Records contained in a dataset:
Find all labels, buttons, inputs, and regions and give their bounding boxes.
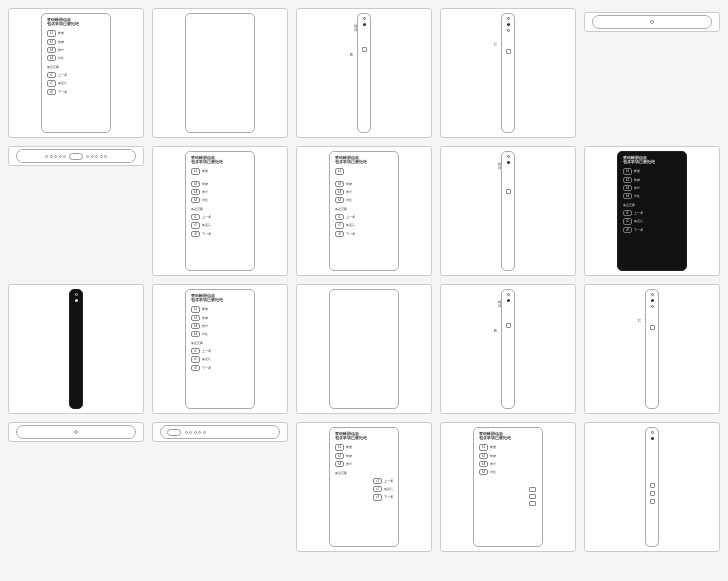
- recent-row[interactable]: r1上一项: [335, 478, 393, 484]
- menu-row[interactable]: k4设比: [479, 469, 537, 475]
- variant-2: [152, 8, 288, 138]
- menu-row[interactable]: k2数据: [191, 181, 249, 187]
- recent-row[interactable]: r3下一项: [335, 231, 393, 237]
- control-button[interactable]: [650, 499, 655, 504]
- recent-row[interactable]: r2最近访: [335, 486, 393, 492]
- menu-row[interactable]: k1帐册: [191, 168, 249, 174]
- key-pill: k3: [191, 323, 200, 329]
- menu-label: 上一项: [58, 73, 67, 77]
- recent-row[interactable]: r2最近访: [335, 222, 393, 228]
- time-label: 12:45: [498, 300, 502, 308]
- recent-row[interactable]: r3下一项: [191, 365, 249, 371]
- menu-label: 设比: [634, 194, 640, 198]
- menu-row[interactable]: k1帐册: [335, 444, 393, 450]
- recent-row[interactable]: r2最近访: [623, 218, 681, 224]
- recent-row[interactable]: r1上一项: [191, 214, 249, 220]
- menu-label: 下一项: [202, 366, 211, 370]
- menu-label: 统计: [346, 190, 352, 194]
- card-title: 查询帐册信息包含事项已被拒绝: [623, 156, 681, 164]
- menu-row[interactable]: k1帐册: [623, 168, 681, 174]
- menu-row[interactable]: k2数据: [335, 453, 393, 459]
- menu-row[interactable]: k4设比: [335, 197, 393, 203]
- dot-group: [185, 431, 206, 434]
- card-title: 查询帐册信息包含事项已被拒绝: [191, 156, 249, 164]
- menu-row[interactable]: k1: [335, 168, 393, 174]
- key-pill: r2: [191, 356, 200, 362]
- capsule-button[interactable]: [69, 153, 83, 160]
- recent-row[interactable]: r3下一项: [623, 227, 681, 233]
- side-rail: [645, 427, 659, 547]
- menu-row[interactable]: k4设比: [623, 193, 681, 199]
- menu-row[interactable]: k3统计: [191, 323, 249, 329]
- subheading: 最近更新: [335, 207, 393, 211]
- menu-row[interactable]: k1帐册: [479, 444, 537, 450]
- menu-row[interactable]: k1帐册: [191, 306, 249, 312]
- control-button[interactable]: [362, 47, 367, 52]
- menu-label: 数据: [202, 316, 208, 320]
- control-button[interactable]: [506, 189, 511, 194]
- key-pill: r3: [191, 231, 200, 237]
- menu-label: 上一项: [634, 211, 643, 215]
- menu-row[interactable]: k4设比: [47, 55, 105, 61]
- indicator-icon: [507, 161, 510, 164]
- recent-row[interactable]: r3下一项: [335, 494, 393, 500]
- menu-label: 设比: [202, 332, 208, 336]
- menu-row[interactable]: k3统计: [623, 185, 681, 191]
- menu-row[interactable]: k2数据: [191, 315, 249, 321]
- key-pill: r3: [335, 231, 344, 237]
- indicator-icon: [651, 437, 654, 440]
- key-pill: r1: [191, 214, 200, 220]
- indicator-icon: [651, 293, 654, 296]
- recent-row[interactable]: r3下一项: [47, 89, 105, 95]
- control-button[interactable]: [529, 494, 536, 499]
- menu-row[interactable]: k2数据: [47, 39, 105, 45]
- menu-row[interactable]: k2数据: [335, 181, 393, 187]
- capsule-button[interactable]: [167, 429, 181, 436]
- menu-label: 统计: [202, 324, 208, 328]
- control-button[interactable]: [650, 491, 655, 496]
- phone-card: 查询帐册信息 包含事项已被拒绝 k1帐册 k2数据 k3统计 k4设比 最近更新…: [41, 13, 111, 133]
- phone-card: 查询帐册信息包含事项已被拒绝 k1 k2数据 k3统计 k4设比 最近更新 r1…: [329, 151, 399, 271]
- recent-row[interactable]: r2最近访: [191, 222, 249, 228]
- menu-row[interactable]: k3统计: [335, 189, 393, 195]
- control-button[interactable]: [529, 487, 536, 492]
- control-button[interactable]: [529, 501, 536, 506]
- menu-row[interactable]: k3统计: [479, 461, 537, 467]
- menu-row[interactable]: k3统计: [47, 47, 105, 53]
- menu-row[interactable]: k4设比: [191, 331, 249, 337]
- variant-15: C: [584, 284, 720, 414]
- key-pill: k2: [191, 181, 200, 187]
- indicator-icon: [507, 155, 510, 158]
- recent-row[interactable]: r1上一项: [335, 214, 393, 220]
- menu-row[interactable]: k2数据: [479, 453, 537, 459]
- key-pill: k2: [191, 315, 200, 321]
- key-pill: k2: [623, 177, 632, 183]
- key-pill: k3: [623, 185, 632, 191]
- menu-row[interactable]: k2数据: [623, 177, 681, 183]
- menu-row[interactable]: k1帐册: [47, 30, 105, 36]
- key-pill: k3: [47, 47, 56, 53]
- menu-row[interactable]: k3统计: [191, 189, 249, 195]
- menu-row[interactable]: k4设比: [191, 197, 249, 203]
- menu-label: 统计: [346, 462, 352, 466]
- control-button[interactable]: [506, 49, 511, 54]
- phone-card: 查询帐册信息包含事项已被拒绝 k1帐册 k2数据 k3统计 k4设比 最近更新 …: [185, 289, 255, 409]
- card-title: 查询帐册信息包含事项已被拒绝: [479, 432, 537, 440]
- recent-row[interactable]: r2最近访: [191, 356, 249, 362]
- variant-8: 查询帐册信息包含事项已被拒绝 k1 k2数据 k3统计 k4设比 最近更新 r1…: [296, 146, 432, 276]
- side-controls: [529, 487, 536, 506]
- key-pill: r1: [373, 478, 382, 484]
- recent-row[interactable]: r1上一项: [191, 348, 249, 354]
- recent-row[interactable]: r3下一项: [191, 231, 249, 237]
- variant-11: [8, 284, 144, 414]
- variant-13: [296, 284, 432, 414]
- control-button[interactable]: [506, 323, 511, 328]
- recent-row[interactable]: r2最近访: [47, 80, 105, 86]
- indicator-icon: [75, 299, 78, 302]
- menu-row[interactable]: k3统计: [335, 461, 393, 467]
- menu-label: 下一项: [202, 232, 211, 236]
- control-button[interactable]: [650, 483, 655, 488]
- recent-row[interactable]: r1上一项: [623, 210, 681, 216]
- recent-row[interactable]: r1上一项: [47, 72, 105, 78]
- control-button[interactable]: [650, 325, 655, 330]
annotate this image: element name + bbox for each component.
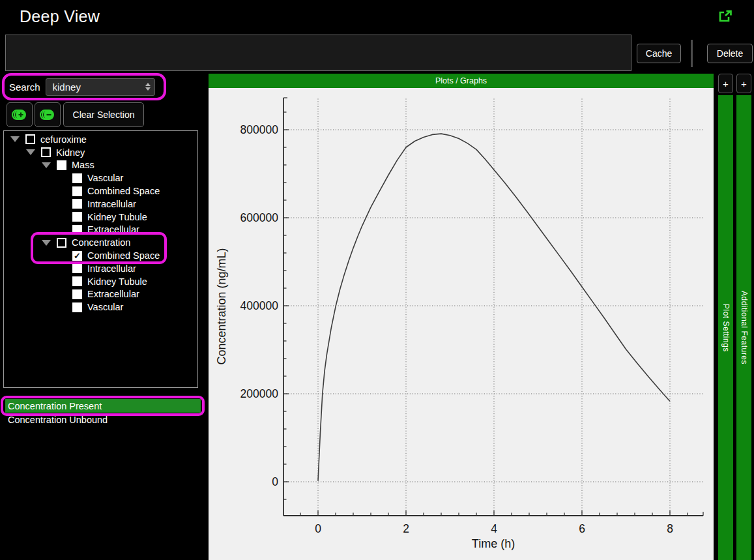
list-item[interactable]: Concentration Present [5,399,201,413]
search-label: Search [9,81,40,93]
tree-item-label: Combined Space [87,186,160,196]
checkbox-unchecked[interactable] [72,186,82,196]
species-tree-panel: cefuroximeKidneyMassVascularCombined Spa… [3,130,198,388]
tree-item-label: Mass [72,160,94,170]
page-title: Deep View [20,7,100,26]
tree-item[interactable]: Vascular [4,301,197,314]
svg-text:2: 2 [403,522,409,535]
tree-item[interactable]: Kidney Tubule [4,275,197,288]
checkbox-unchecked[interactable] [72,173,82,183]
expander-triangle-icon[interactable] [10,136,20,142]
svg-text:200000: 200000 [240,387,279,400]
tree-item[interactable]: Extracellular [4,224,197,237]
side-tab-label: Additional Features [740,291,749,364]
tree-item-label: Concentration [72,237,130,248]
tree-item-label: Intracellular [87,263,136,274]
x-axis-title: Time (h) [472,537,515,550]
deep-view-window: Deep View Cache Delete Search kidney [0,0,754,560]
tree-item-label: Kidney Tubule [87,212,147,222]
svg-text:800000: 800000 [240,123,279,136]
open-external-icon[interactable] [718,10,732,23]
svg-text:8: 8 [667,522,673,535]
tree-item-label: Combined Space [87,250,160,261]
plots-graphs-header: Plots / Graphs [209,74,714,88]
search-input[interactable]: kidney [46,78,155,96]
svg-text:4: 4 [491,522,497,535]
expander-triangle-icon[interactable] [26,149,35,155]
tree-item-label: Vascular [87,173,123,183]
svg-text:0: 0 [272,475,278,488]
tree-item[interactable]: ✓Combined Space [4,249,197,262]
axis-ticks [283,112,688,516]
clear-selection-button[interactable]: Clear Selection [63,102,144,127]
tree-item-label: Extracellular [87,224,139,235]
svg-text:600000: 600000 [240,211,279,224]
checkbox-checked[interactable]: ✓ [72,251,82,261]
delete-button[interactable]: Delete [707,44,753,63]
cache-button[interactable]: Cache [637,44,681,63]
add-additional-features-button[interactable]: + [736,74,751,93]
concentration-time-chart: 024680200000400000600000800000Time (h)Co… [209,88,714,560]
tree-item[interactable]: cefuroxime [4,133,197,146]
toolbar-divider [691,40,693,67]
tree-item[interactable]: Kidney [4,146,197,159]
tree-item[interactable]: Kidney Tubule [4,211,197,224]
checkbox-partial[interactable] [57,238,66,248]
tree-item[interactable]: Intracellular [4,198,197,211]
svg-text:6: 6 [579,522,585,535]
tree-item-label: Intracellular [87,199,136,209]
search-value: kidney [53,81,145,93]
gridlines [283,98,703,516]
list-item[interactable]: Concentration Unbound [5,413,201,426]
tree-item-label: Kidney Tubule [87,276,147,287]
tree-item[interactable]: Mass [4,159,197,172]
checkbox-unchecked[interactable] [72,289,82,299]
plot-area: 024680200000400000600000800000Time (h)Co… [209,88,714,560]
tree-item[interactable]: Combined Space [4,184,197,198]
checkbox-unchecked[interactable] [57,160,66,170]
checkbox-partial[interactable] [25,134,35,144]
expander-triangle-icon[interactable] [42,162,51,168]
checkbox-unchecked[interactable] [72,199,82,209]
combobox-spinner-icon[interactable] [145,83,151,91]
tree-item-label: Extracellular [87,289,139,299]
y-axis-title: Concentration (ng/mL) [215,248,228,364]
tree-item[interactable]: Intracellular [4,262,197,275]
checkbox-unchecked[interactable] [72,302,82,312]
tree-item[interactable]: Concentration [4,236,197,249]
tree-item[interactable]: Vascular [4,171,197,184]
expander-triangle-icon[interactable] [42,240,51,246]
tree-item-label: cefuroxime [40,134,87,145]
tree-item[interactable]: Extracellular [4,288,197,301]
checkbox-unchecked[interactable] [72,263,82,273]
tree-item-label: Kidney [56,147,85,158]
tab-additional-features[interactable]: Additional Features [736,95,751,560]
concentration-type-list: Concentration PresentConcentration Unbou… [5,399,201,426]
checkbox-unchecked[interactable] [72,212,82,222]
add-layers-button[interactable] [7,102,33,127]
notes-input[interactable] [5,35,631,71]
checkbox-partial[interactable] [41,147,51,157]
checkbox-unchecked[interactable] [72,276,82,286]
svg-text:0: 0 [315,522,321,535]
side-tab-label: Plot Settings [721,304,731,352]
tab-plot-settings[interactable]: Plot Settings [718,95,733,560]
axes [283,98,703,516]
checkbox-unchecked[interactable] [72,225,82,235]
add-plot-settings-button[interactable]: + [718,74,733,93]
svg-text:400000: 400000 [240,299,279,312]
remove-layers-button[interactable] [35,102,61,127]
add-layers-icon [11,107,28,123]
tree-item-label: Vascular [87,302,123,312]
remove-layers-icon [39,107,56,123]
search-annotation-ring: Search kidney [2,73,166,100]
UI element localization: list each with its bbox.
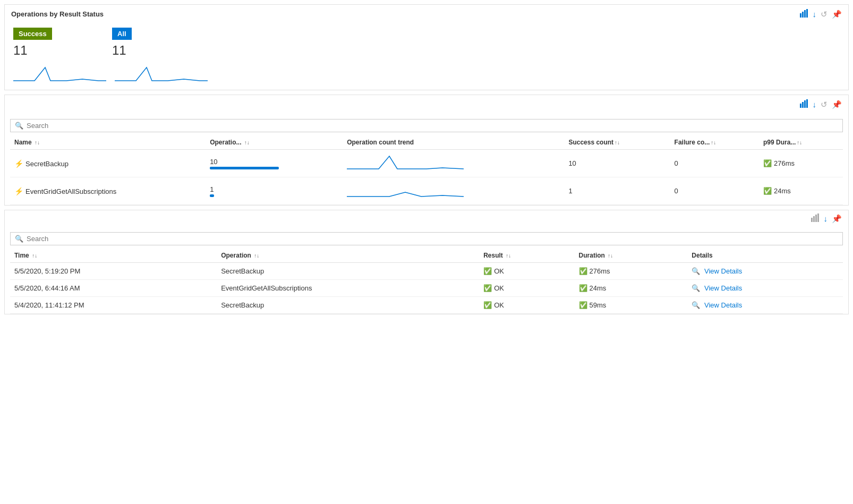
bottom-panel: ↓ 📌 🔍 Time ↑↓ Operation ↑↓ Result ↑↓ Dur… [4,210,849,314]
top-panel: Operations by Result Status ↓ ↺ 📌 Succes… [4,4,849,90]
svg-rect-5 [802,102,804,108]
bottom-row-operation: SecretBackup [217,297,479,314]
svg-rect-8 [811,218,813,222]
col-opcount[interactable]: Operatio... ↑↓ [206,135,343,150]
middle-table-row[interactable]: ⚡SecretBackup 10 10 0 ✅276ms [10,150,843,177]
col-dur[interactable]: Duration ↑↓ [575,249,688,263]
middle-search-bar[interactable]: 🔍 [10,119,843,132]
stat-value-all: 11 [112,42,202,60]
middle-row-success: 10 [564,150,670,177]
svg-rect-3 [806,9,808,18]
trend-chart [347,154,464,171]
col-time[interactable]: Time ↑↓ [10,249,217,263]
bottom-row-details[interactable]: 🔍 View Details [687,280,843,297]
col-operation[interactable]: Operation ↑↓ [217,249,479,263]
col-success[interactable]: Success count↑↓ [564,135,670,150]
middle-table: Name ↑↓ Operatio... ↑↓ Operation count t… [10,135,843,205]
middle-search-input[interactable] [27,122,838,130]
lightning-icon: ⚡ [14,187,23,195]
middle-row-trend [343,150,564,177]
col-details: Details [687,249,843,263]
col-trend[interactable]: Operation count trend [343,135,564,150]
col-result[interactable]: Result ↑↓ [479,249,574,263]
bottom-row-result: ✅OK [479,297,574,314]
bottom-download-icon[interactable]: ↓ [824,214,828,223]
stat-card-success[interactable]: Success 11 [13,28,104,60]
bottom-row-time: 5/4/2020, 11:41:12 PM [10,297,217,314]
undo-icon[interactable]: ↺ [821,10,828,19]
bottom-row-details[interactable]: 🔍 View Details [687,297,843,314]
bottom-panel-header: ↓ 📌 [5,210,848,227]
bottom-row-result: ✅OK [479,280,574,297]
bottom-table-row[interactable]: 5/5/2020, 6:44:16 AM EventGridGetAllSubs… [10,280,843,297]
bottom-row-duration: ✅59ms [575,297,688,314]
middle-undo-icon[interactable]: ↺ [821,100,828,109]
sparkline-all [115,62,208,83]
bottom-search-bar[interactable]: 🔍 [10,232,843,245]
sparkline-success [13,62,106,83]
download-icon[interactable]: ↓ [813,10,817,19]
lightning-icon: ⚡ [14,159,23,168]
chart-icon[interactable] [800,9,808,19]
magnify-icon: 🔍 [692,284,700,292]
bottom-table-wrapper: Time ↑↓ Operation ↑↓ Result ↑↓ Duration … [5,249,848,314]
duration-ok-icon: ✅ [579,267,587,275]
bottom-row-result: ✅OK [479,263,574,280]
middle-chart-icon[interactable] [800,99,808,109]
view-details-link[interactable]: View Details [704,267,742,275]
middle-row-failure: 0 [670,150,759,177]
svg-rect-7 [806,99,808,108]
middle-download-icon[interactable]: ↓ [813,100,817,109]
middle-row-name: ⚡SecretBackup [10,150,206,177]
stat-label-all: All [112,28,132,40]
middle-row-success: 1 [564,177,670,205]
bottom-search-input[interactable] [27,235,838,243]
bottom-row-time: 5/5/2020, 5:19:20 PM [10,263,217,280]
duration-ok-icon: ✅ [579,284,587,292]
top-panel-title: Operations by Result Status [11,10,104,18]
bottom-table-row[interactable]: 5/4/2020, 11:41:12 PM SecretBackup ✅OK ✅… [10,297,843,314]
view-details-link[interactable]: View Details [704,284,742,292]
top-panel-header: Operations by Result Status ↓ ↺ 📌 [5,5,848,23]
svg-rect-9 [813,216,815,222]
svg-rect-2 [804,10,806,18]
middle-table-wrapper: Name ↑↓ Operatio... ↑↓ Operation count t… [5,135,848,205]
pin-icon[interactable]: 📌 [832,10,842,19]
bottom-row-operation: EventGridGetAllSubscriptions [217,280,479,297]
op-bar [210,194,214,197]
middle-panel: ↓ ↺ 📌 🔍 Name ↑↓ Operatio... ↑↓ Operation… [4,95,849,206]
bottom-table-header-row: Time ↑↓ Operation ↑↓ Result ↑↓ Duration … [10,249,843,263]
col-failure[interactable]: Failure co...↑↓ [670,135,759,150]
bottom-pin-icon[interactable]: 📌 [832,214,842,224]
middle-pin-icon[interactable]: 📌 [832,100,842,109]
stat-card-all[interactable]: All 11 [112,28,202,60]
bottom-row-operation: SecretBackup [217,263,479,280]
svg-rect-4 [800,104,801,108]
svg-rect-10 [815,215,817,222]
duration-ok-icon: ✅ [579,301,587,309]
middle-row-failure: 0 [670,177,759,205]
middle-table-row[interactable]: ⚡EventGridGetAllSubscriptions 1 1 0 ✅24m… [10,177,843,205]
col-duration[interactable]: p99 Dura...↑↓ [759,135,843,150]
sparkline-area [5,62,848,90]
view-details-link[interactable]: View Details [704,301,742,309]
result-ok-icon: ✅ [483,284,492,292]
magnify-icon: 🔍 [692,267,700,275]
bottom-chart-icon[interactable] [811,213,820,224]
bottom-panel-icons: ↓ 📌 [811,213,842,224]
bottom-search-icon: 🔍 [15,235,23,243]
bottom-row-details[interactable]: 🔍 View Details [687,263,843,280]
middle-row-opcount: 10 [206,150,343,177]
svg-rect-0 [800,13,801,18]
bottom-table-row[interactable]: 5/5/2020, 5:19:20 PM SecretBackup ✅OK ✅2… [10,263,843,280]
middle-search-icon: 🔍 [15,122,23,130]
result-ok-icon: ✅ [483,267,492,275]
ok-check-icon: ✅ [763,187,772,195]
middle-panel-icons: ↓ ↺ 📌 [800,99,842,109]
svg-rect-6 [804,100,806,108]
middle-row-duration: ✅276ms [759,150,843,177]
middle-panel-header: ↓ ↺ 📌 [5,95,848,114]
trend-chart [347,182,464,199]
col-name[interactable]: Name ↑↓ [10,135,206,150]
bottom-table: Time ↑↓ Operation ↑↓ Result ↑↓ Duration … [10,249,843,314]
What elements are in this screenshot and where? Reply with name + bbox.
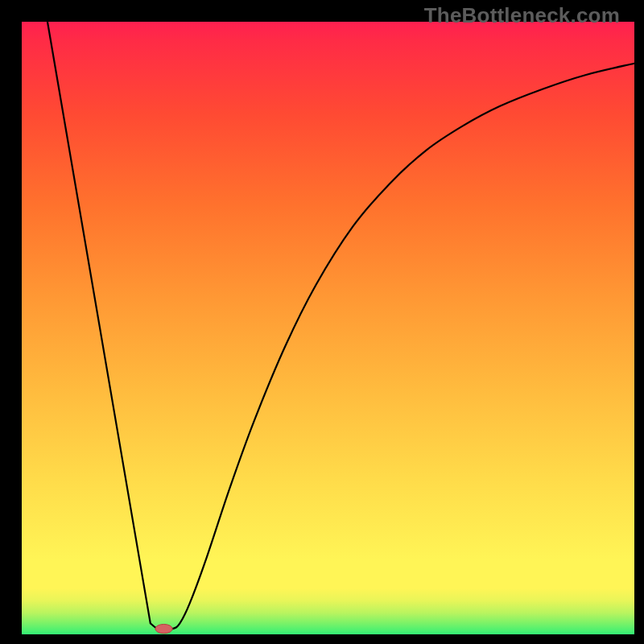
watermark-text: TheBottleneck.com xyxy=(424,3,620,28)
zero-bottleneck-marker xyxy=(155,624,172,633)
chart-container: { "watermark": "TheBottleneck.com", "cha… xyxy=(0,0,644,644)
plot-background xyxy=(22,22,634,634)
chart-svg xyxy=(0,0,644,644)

[Exercise directions]
Lines starting at the one with "What elements are" and ending at the last line of the entries above must be restated word for word, with pictures omitted.

[Solution for this problem]
What elements are in this screenshot and where? Reply with name + bbox.
watermark-text: TheBottleneck.com xyxy=(424,3,620,28)
zero-bottleneck-marker xyxy=(155,624,172,633)
chart-container: { "watermark": "TheBottleneck.com", "cha… xyxy=(0,0,644,644)
plot-background xyxy=(22,22,634,634)
chart-svg xyxy=(0,0,644,644)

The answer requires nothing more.